Later that month Argo announced its own probe and Mr Watson stepped down as CEO a few weeks later. The departing chief was granted a $2.5m severance package but Argo kept 35,000 of his shares to satisfy any reimbursements due.
“It is genuinely a hard question deciding what is a legitimate business expense and what is a perk,” said Rob Cohen, an attorney at Davis Polk who previously served at the SEC and is not involved in the case.
In a memo this year to clients, the law firm suggested a good rule of thumb for companies deciding how to classify an executive expenditure: how embarrassing would its revelation be, in a major newspaper?
People close to Mr Watson argued that his perks were in service to helping the company prosper. They say the company’s performance over two decades vindicates his tenure.
Argo early this year entered into a settlement with Voce in which the fund and the company agreed on three new directors. The company has since overhauled its pay procedures.

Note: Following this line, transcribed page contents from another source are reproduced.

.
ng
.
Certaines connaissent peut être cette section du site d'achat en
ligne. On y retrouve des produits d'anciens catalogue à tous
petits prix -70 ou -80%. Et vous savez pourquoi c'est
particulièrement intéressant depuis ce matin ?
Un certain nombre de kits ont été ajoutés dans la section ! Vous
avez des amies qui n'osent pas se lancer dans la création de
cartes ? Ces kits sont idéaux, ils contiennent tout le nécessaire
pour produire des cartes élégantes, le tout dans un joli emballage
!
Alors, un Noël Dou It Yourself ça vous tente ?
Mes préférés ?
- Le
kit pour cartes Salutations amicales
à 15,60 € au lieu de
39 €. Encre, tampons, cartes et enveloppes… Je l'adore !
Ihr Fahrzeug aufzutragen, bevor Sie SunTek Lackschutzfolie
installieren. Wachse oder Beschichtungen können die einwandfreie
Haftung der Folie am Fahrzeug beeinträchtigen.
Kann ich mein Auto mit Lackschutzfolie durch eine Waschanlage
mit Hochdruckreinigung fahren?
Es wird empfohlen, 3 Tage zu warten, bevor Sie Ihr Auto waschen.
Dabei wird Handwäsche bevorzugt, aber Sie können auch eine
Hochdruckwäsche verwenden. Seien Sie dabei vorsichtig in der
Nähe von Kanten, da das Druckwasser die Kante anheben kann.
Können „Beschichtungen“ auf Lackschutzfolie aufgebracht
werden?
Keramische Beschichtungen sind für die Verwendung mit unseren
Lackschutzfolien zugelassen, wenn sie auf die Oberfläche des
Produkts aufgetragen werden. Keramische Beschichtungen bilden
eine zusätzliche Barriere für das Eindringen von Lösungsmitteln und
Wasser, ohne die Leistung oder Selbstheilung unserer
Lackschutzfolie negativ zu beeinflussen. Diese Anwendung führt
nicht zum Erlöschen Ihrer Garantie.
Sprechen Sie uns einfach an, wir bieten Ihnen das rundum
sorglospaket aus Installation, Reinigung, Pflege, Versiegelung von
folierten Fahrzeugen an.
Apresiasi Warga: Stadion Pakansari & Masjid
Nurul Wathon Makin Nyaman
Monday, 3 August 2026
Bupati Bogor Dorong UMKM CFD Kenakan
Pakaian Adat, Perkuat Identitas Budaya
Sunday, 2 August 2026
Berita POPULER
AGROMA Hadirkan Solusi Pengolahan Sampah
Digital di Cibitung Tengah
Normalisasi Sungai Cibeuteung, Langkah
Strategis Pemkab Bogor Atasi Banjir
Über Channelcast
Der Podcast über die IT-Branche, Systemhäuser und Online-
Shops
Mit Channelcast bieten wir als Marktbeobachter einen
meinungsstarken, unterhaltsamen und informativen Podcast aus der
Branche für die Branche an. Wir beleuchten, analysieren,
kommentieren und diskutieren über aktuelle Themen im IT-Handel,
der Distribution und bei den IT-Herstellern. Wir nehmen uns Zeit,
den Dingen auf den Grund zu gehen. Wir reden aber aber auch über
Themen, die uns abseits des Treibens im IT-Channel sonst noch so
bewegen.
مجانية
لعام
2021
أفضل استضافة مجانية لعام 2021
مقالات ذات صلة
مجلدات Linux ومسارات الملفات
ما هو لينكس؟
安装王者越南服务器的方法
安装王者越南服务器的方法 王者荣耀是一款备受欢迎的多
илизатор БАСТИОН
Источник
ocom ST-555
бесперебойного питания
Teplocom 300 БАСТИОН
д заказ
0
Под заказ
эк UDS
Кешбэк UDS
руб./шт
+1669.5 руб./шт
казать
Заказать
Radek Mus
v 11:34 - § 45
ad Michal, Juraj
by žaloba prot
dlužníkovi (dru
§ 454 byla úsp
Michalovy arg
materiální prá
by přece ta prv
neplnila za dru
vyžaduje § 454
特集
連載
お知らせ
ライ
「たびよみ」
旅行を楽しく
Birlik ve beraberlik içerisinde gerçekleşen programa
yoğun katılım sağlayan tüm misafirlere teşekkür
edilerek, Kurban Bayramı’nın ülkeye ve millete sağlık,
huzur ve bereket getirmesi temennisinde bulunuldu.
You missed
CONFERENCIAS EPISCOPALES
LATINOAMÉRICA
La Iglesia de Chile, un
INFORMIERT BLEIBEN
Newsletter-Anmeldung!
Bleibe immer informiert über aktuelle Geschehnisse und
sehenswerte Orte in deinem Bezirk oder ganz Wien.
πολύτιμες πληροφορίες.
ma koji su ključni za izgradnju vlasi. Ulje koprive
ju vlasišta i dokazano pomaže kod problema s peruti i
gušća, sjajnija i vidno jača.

The campaign, however, has so far not been a particularly profitable one for the fund, in large part because the Covid-19 crisis has driven up claims for business interruption. Argo’s share price has halved since the start of the year.
this column was amended on 10 July to clarify that the residences in Bermuda and New York were not owned by Mr Watson; and to note that Mr Watson resigned from Argo, rather than being “removed.”
Mr Watson and his representatives declined multiple opportunities to comment ahead of publication. Afterwards, Mr Watson’s lawyer Marc Kasowitz said in a statement that his client’s global travel was known to the company and the reporting of his “perquisites . . . was directed by the Argo board’s Audit and Human Resources committees . . . Mr Watson disagrees with the company’s characterisation of these expenses, which are the subject of an ongoing arbitration.”